Let $Y = \lbrace y_1, ..., y_k \rbrace $ be a set of class labels, $X = \lbrace x^1, ..., x^n \rbrace $ be a set of objects, $C : X \rightarrow Y$ be a function which associates with each object $x^i \in X$ its true classification $y_j^i \in Y$. Let A be a probabilistic classifier, that is, an algorithm which, given an object $x^i \in X$, returns a probability distribution $A(x^i)$ over Y, that is, $A: X \rightarrow \mathcal {P}(Y)$, where $\mathcal {P}(Y)$ is the space of probability distributions over Y. For each $y_j \in Y$, $A(x^i)_j$ represents the probability that algorithm A assigns to the event that $y_j$ is the correct class labeling for object $x^i$ (i.e., the subjective probability that $C(x^i) = y_j$). Typically, in the Machine Learning domain, this soft probabilistic classification is then converted into an hard one by selecting the $y_j \in Y$ with maximum probability: that is, we define $D(x^i) = argmax_{y_j \in Y} A(x^i)_j$ and we denote with $A(x^i)^*$ the corresponding probability. Note that this classification rule completely hides away the uncertainty of the classifier and, consequently, the ambiguity intrinsic in its input. An approach to let the classifier A fully express its uncertainty, which fully reflects the ambiguity of its input datum, is to let the classifier abstain on those instances whose assignment to the classification labels is considered ambiguous.

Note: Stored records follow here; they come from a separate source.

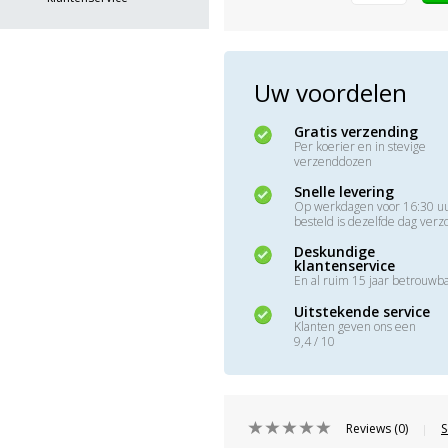
Uw voordelen
Gratis verzending
Per koerier en in stevige
verzenddozen
Snelle levering
Op werkdagen voor 16:30 u
besteld is dezelfde dag ver
Deskundige
klantenservice
En al ruim 15 jaar betrouwb
Uitstekende service
Klanten geven ons een
9,4 / 10
Reviews (0)
S
|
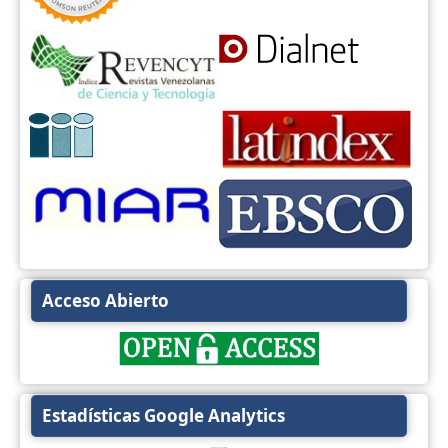
Acceso Abierto
Estadísticas Google Analytics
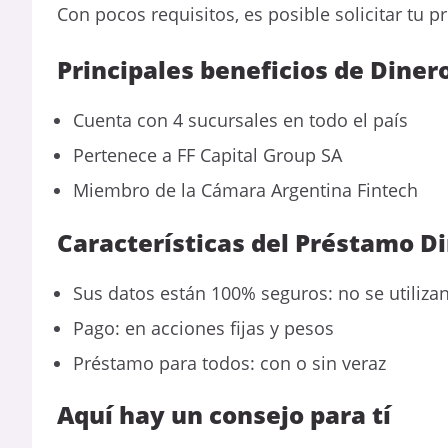
Con pocos requisitos, es posible solicitar tu pr
Principales beneficios de Dinero
Cuenta con 4 sucursales en todo el país
Pertenece a FF Capital Group SA
Miembro de la Cámara Argentina Fintech
Características del Préstamo Di
Sus datos están 100% seguros: no se utiliz
Pago: en acciones fijas y pesos
Préstamo para todos: con o sin veraz
Aquí hay un consejo para tí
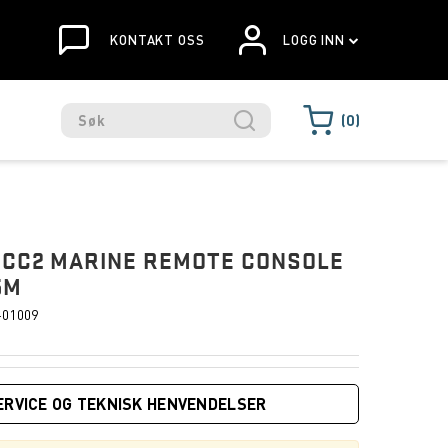
KONTAKT OSS
LOGG INN
0
SCC2 MARINE REMOTE CONSOLE
5M
-01009
ERVICE OG TEKNISK HENVENDELSER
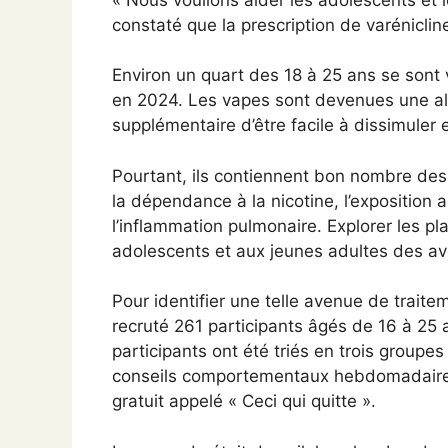
constaté que la prescription de varénicline
Environ un quart des 18 à 25 ans se sont
en 2024. Les vapes sont devenues une alte
supplémentaire d’être facile à dissimuler et
Pourtant, ils contiennent bon nombre de
la dépendance à la nicotine, l’exposition
l’inflammation pulmonaire. Explorer les pl
adolescents et aux jeunes adultes des ave
Pour identifier une telle avenue de trait
recruté 261 participants âgés de 16 à 25 
participants ont été triés en trois groupes
conseils comportementaux hebdomadaires 
gratuit appelé « Ceci qui quitte ».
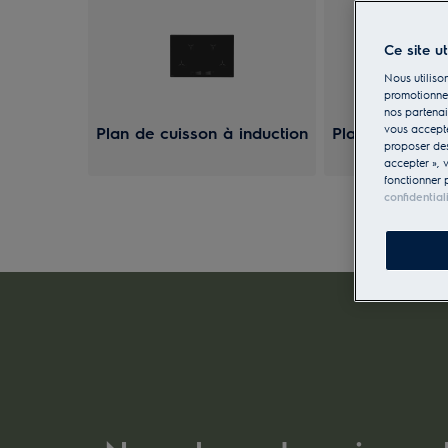
Ce site u
Nous utilison
promotionnel
nos partenai
vous accepte
Plan de cuisson à induction
Plan de cuisso
proposer d
accepter », 
fonctionner 
confidential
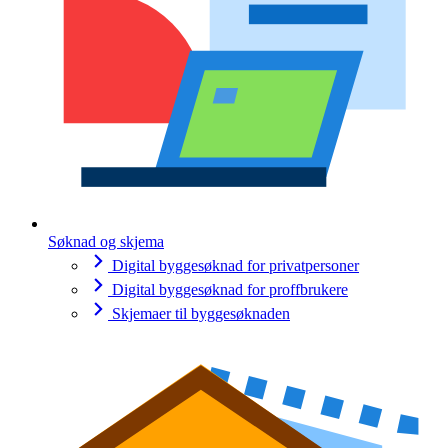
Søknad og skjema
Digital byggesøknad for privatpersoner
Digital byggesøknad for proffbrukere
Skjemaer til byggesøknaden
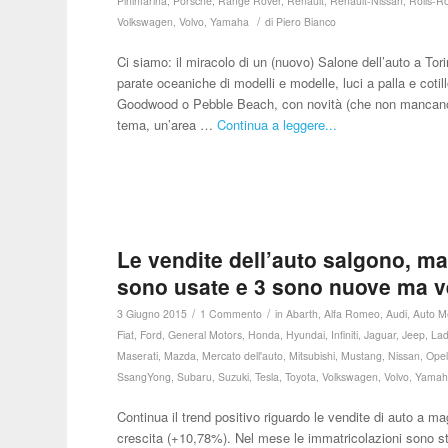
Pininfarina
,
Porsche
,
Range Rover
,
Renault
,
Renault-Nissan
,
Rolls-R
/
Volkswagen
,
Volvo
,
Yamaha
di
Piero Bianco
Ci siamo: il miracolo di un (nuovo) Salone dell’auto a Tor
parate oceaniche di modelli e modelle, luci a palla e coti
Goodwood o Pebble Beach, con novità (che non mancano), gi
tema, un’area …
Continua a leggere...
Le vendite dell’auto salgono, ma
sono usate e 3 sono nuove ma v
/
/
3 Giugno 2015
1 Commento
in
Abarth
,
Alfa Romeo
,
Audi
,
Auto M
Fiat
,
Ford
,
General Motors
,
Honda
,
Hyundai
,
Infiniti
,
Jaguar
,
Jeep
,
La
Maserati
,
Mazda
,
Mercato dell'auto
,
Mitsubishi
,
Mustang
,
Nissan
,
Ope
SsangYong
,
Subaru
,
Suzuki
,
Tesla
,
Toyota
,
Volkswagen
,
Volvo
,
Yamah
Continua il trend positivo riguardo le vendite di auto a m
crescita (+10,78%). Nel mese le immatricolazioni sono st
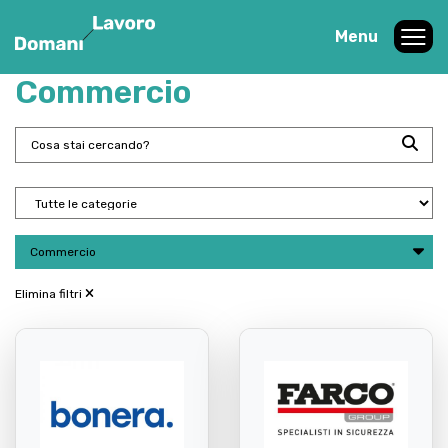
Menu
Commercio
Commercio
Elimina filtri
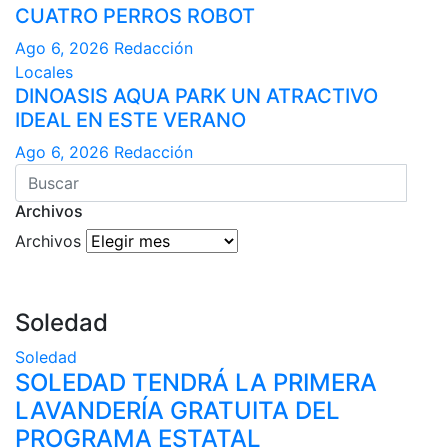
CUATRO PERROS ROBOT
Ago 6, 2026
Redacción
Locales
DINOASIS AQUA PARK UN ATRACTIVO
IDEAL EN ESTE VERANO
Ago 6, 2026
Redacción
Archivos
Archivos
Soledad
Soledad
SOLEDAD TENDRÁ LA PRIMERA
LAVANDERÍA GRATUITA DEL
PROGRAMA ESTATAL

First, we limit ourselves to a binary classification problem, that is, $Y = \lbrace 0, 1 \rbrace $. Let $\epsilon $ be the cost associated with an erroneous classification, and let $\tau $ the cost associated with an abstention. Let $x \in X$ be an object, it is evident and widely known [8, 16, 31] that, in this context, algorithm A should choose to abstain on x if:

$$\tau < \epsilon *min_{j \in \lbrace 0, 1 \rbrace }A(x^i)_j$$

that is, if choosing to abstain would incur (in the expected value) a lower cost than adopting a clear-cut classification (selected using the standard decision rule). The same decision rule could be given using a probability threshold; it is easy to show that the two formulations are equivalent.

Theorem 1

Algorithm A should select to abstain iff $max_{j \in \lbrace 0, 1 \rbrace }A(x^i)_j < 1 - \frac{\tau }{\epsilon }$

Proof

Let $A(x)^* = max_{j \in \lbrace 0, 1 \rbrace }A(x^i)_j$, the rule expressed above is equivalent to $\tau< \epsilon *(1 - A(x)^*) \Rightarrow \frac{\tau }{\epsilon }< 1 - A(x)^* \Rightarrow A(x)^* < 1 - \frac{\tau }{\epsilon }$.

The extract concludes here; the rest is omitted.